Ground 2: Obviousness over Steenfeldt-Jensen - Claim 1 is obvious over Steenfeldt-Jensen
- Prior Art Relied Upon: Steenfeldt-Jensen (Patent 6,235,004).
- Core Argument for this Ground:
- Prior Art Mapping: Petitioner asserted that Steenfeldt-Jensen disclosed an injection syringe comprising all the components and structural limitations of claim 1. However, Petitioner acknowledged that the drive sleeve in Steenfeldt-Jensen (driver tube 85) rotationally engaged the piston rod through a non-circular bore, rather than the claimed "internal threading near a distal portion."
- Motivation to Combine (for §103 grounds): Petitioner argued that Steenfeldt-Jensen itself expressly contemplated the necessary modification. The reference suggested that alternative embodiments could be imagined where a "nut element is rotated by the driver tube," which a POSA would have understood to mean modifying the driver tube to include an internal threading for engaging the piston rod’s external threading. This modification would merely swap the functions of two existing components as described in the reference.
- Expectation of Success (for §103 grounds): A POSA would have reasonably expected that implementing the suggested modification would result in the device operating in the same predictable manner, with the new threaded engagement causing the piston rod to advance axially during injection.

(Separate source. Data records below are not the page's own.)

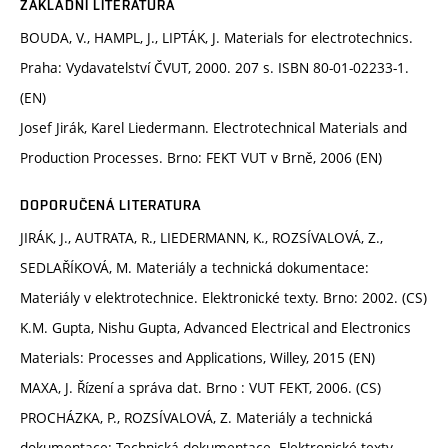
ZÁKLADNÍ LITERATURA
BOUDA, V., HAMPL, J., LIPTÁK, J. Materials for electrotechnics.
Praha: Vydavatelství ČVUT, 2000. 207 s. ISBN 80-01-02233-1.
(EN)
Josef Jirák, Karel Liedermann. Electrotechnical Materials and
Production Processes. Brno: FEKT VUT v Brně, 2006 (EN)
DOPORUČENÁ LITERATURA
JIRÁK, J., AUTRATA, R., LIEDERMANN, K., ROZSÍVALOVÁ, Z.,
SEDLAŘÍKOVÁ, M. Materiály a technická dokumentace:
Materiály v elektrotechnice. Elektronické texty. Brno: 2002. (CS)
K.M. Gupta, Nishu Gupta, Advanced Electrical and Electronics
Materials: Processes and Applications, Willey, 2015 (EN)
MAXA, J. Řízení a správa dat. Brno : VUT FEKT, 2006. (CS)
PROCHÁZKA, P., ROZSÍVALOVÁ, Z. Materiály a technická
dokumentace: Technická dokumentace. Elektronické texty.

Ground 3: Obviousness over Møller and Steenfeldt-Jensen - Claim 1 is obvious over Møller in view of Steenfeldt-Jensen
- Prior Art Relied Upon: Møller (Application # 2002/0052578) and Steenfeldt-Jensen (Patent 6,235,004).

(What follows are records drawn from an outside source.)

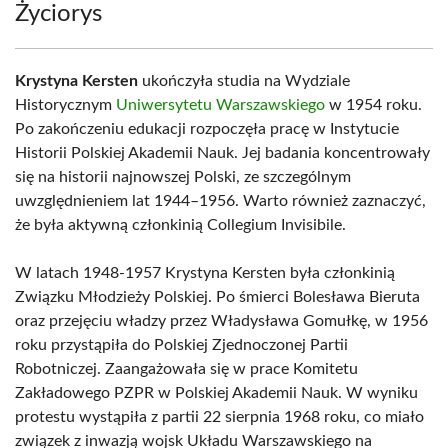
Życiorys
Krystyna Kersten
ukończyła studia na Wydziale
Historycznym
Uniwersytetu Warszawskiego
w 1954 roku.
Po zakończeniu edukacji rozpoczęła pracę w Instytucie
Historii Polskiej Akademii Nauk. Jej badania koncentrowały
się na historii najnowszej Polski, ze szczególnym
uwzględnieniem lat 1944–1956. Warto również zaznaczyć,
że była aktywną członkinią Collegium Invisibile.
W latach 1948-1957 Krystyna Kersten była członkinią
Związku Młodzieży Polskiej. Po śmierci Bolesława Bieruta
oraz przejęciu władzy przez Władysława Gomułkę, w 1956
roku przystąpiła do Polskiej Zjednoczonej Partii
Robotniczej. Zaangażowała się w prace Komitetu
Zakładowego PZPR w Polskiej Akademii Nauk. W wyniku
protestu wystąpiła z partii 22 sierpnia 1968 roku, co miało
związek z inwazją wojsk Układu Warszawskiego na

- Core Argument for this Ground:
- Prior Art Mapping: Petitioner argued that Møller disclosed an injection device with the same six core components as claim 1. However, Møller’s dose dial sleeve (dose setting drum 17) used an internal thread to engage the housing, failing to teach the claimed limitation of a "helical groove provided along an outer surface" of the sleeve. Steenfeldt-Jensen was cited for its teaching of a dose dial sleeve with a high-pitch external helical groove for engaging the housing.

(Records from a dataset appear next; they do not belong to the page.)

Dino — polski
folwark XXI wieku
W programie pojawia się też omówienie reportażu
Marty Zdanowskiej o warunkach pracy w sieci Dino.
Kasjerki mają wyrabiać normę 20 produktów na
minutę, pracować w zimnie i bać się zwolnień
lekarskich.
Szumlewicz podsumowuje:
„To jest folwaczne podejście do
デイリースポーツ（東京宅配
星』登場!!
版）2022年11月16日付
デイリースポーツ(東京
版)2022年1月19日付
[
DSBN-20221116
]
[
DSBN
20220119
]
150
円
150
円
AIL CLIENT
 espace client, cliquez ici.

- Motivation to Combine (for §103 grounds): A POSA would combine these references to improve Møller's design. Møller explicitly discussed the Steenfeldt-Jensen device and its high-pitch threaded engagement but criticized it for friction loss. Petitioner argued a POSA would recognize that Steenfeldt-Jensen’s specific thread configuration was designed to reduce friction and would have been motivated to replace Møller's internal thread with Steenfeldt-Jensen's external groove design to gain this benefit, even if Møller preferred a different overall solution (gearing).
- Expectation of Success (for §103 grounds): A POSA would have reasonably expected that incorporating Steenfeldt-Jensen's high-pitch external groove onto Møller's drum would reduce the force needed to rotate the drum and would retain the necessary rotational movement without negatively affecting the function of Møller’s direct-gear coupling.
4. Key Claim Construction Positions
- Petitioner stated that claim terms should be given their ordinary and customary meaning. However, Petitioner also highlighted several constructions proffered by the Patent Owner in related district court litigation, which Petitioner asserted the Patent Owner could not now argue are unreasonable. Key constructions included:
- "drive sleeve": "An essentially tubular component of essentially circular cross-section releasably connected to the dose dial sleeve that drives the piston during dose dispensing."
- "main housing": "An exterior unitary or multipart component configured to house, fix, protect, guide, and/or engage with one or more inner components."
- "tubular clutch": "A tubular structure that couples and decouples a moveable component from another component."
5. Relief Requested
- Petitioner requests institution of an inter partes review and cancellation of claims 1-3 of the ’069 patent as unpatentable under 35 U.S.C. §103.